IME Life New

Will a more flexible monetary policy boost morale in the economy?

SPIL
Global College
Nepal Life New

Kathmandu. It is expected that the pressure on the banking system will ease and the loan flow will be accelerated with the implementation of the provisions mentioned in the Monetary Policy of the current fiscal year by the Nepal Rastra Bank.

The amended Integrated Directive, 2081 has significantly eased the provisions related to loan classification, restructuring, collateral management and loan repayment income ratio (DSR). However, the question remains whether policy flexibility alone will lift the morale of the private sector.

Crest

According to experts, in the current situation, the economy will not be strengthened only if the central bank makes the monetary policy flexible. They argue that the abundance of liquidity in the banking system, low interest rates and easing of loan flow rules are positive signs, but this alone is not enough to make the overall economy dynamic. They said that the main reason for the weak morale of the private sector is the contraction of demand and the sluggishness of government activities.
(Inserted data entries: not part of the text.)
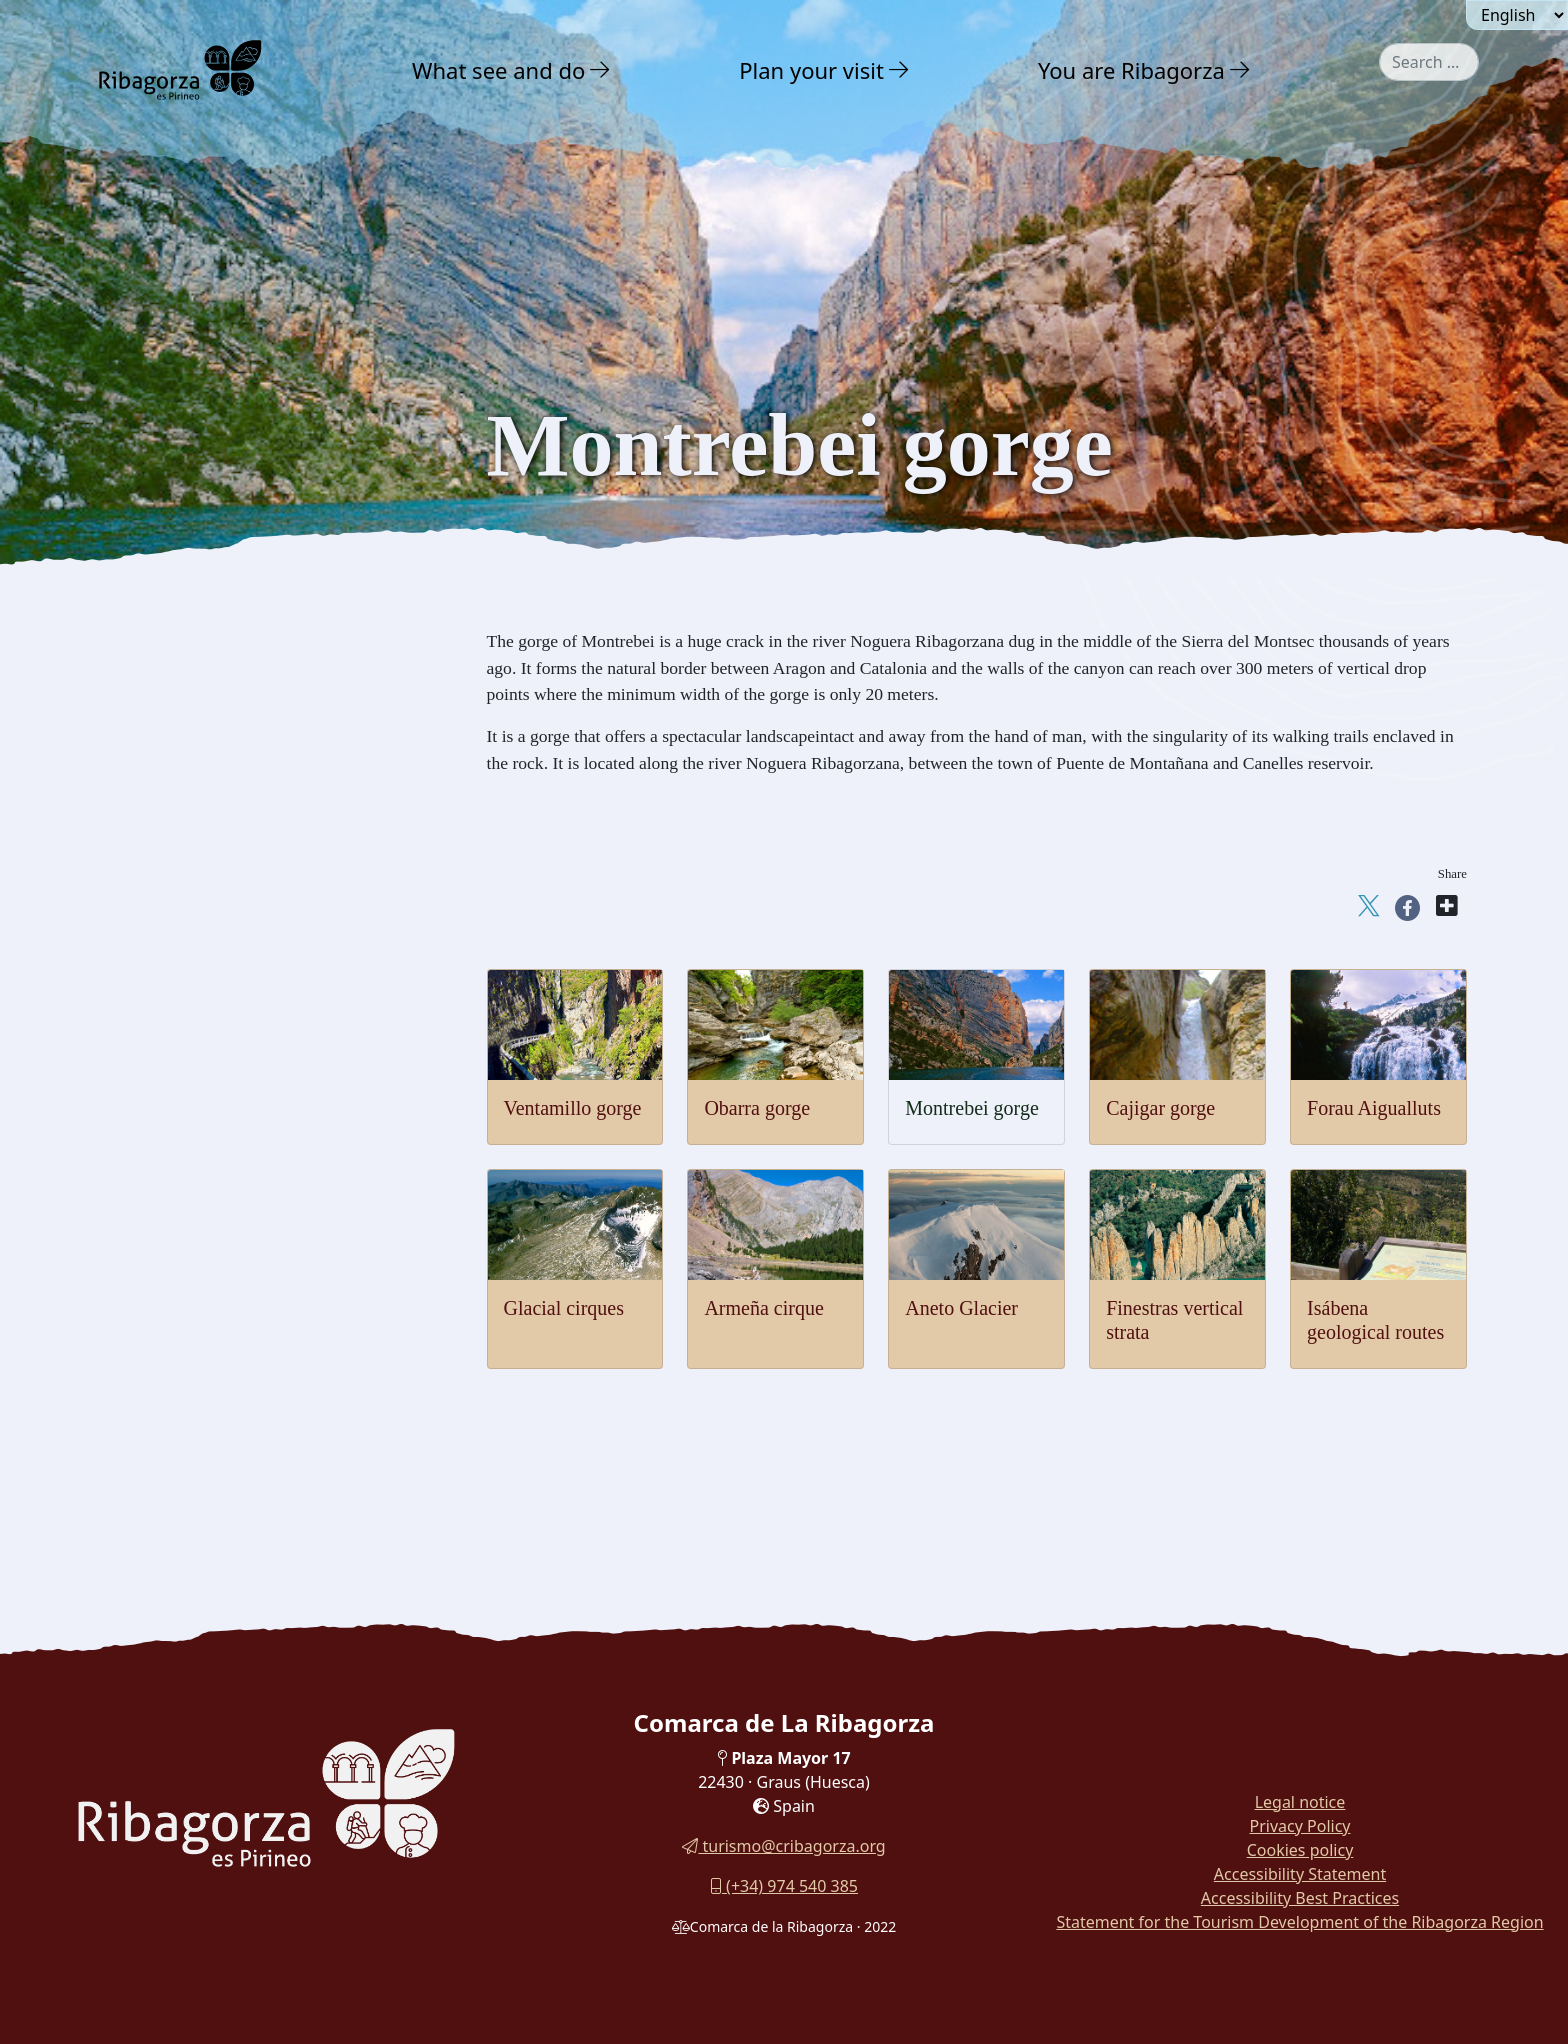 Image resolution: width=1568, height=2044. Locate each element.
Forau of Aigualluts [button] (194, 859)
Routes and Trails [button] (202, 1305)
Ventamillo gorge (573, 1108)
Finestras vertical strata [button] (206, 1007)
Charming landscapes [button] (206, 513)
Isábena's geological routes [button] (218, 1044)
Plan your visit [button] (811, 70)
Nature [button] (154, 471)
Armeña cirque (763, 1308)
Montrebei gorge (972, 1108)
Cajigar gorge (1160, 1108)
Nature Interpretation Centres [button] (236, 593)
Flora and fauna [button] (184, 633)
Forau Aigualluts (1374, 1108)
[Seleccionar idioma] (1517, 15)
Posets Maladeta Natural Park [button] (237, 553)
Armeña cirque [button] (180, 970)
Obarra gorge (757, 1108)
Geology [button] (157, 673)
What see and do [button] (498, 70)
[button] (600, 70)
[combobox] (1429, 62)
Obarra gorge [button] (174, 748)
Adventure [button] (171, 1129)
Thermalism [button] (171, 1085)
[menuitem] (514, 70)
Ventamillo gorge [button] (187, 711)
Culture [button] (158, 1173)
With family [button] (178, 1261)
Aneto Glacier (961, 1308)
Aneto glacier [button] (175, 933)
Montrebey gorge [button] (187, 785)
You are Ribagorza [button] (1131, 70)
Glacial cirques (564, 1308)
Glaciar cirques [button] (180, 896)
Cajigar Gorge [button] (177, 822)
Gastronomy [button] (179, 1217)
Experts say that there is no flow of money in the economy, especially when the government’s capital expenditure is low. According to them, although the money flowing into the market from development, construction, infrastructure contracts and public projects creates work, income and investment environment for the private sector, the implementation of the budget limited to current expenditure has not helped accelerate the economy. An environment has not been created for the private sector to take loan and invest due to lack of timely and effective capital expenditure.
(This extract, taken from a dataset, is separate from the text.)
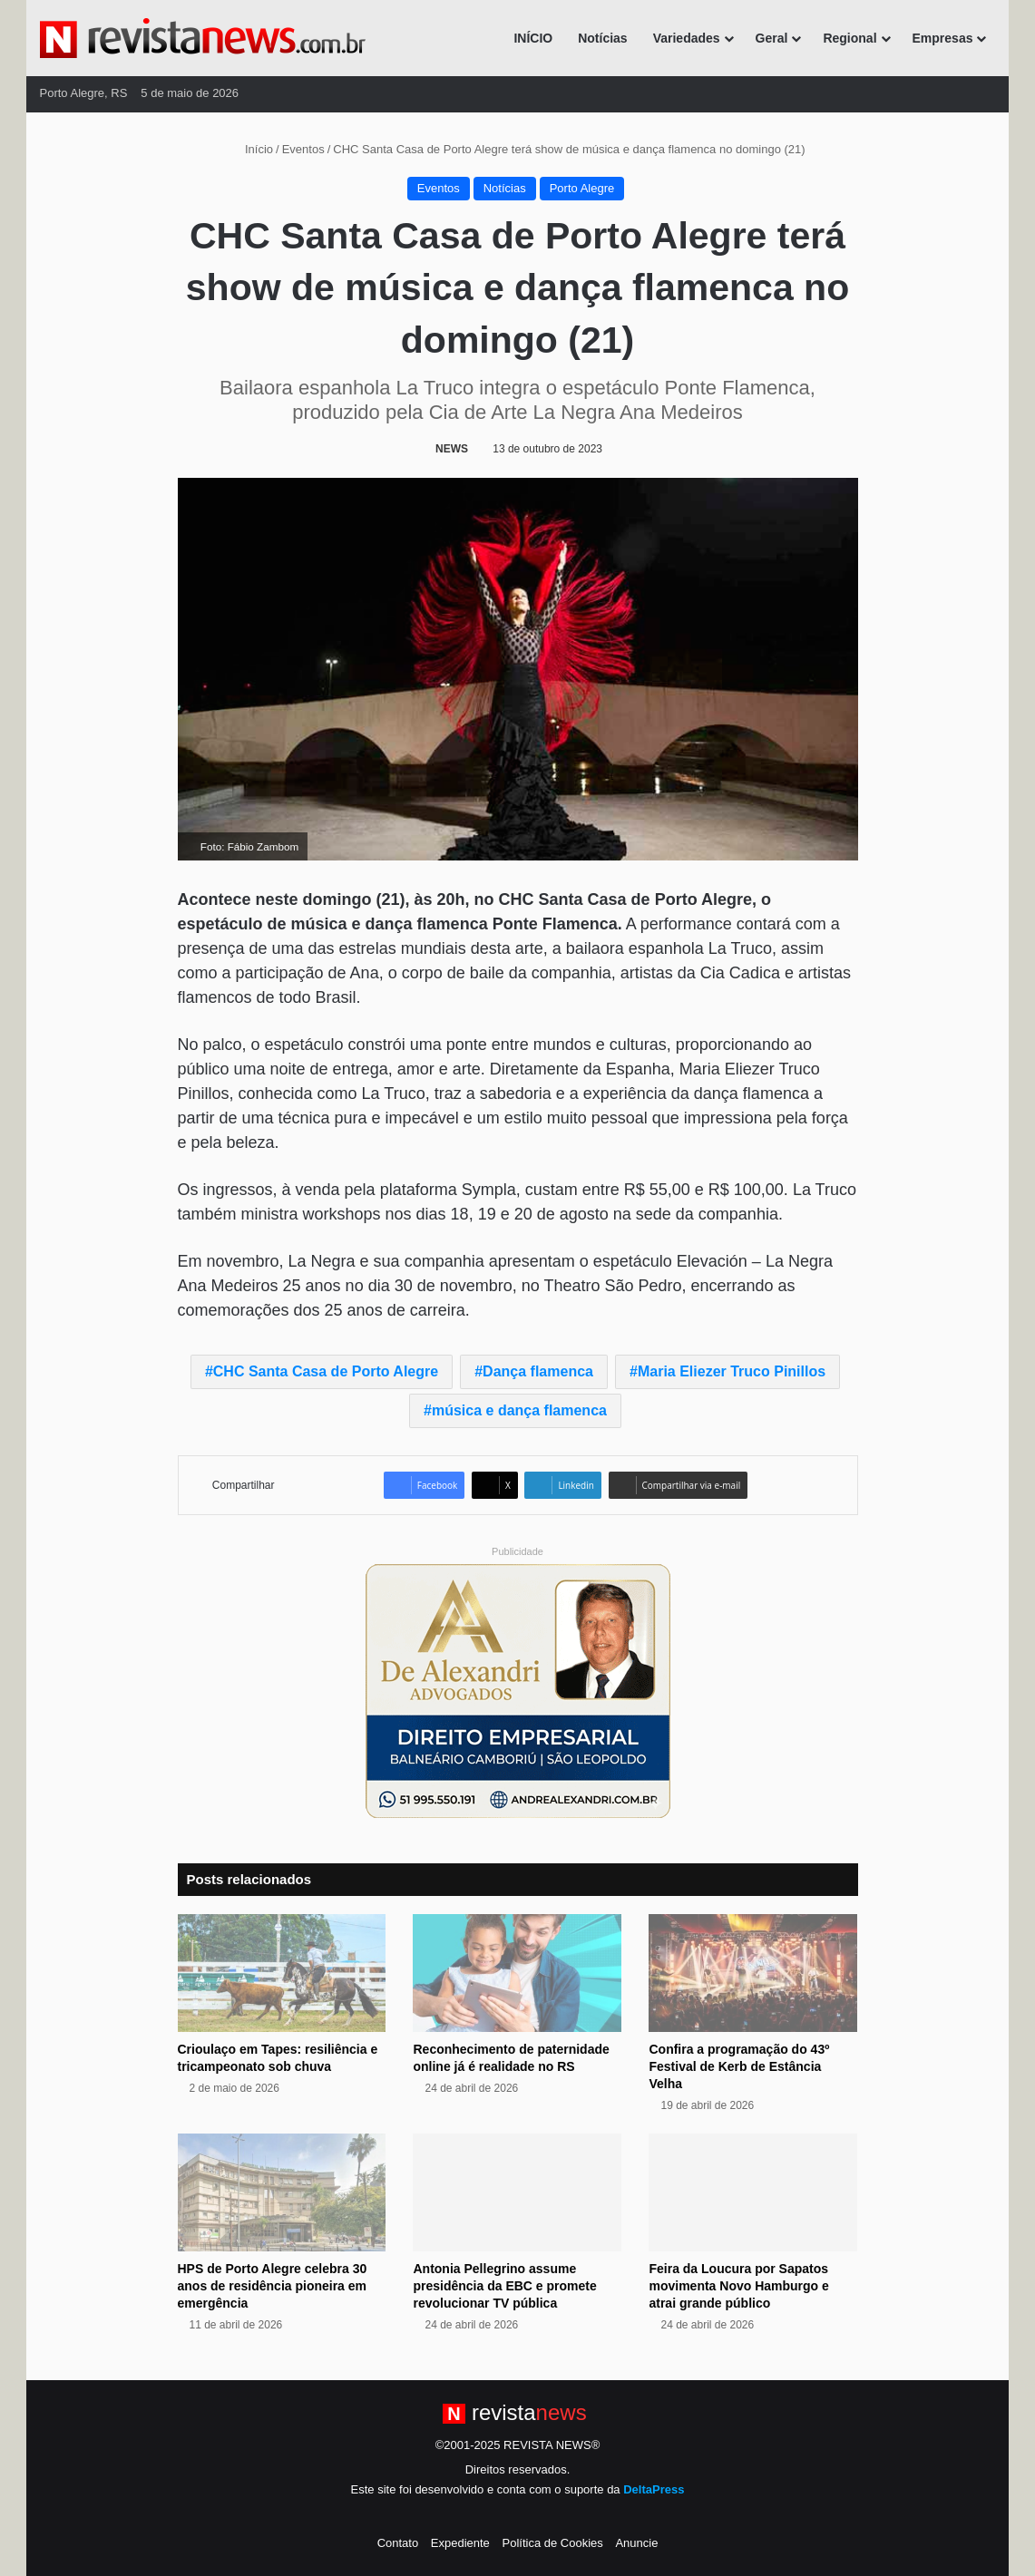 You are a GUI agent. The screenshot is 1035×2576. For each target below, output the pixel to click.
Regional (849, 38)
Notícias (602, 38)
Meanwhile, according to the new policy of the Rastra Bank, the provision of keeping short-term working capital loans that have not been converted into co-financing and which have been contracted has been removed from the watch list. This is expected to reduce the immediate provision pressure on banks and financial institutions. Also, the provision of keeping the regular loans in the bad category after the start of the auction process will have a positive impact on the profitability of the banks.

Earlier, banks had become cautious about the flow of loans due to the compulsion to classify the loans that were filed in the court or were in the auction process. Bankers believe that the new system will provide relief to the loans that can be revived. Due to this, the profitability of banks is expected to improve in the coming quarters.

The central bank has also adopted flexibility in installment loans. It is expected that the arrangement will make it easier for individual and small business borrowers to make arrangements for additional loan loss by changing the installment amount up to one time a year after analyzing the income and repayment capacity of the borrowers.

With the aim of increasing investment in the infrastructure sector, the NRB has further eased the rescheduling and restructuring of the projects of national priority such as hydropower, cable car, cement and star hotels. Such loans can be classified as good loans if certain conditions are fulfilled and only one percent loss system can be maintained, which is seen as a long-term investment-friendly step.

The Nepal Rastra Bank (NRB) has also brought clarity on the provision related to the management of collateral. The bank has to accept only the unsold collateral in the auction three times, evaluate it on the basis of market value and write down the expenses in case of loss in the same year. This is expected to increase discipline in non-banking asset management.

However, experts say that coordination between monetary and fiscal policy is inevitable. They conclude that although the NRB plays the role of facilitating credit flow and controlling risks, the responsibility of bringing real dynamism to the economy lies with the government. They are of the view that demand will be created in the market only after the increase in the government’s capital expenditure, the confidence of the private sector will be restored and the real impact of the flexible policy of the NRB will be seen.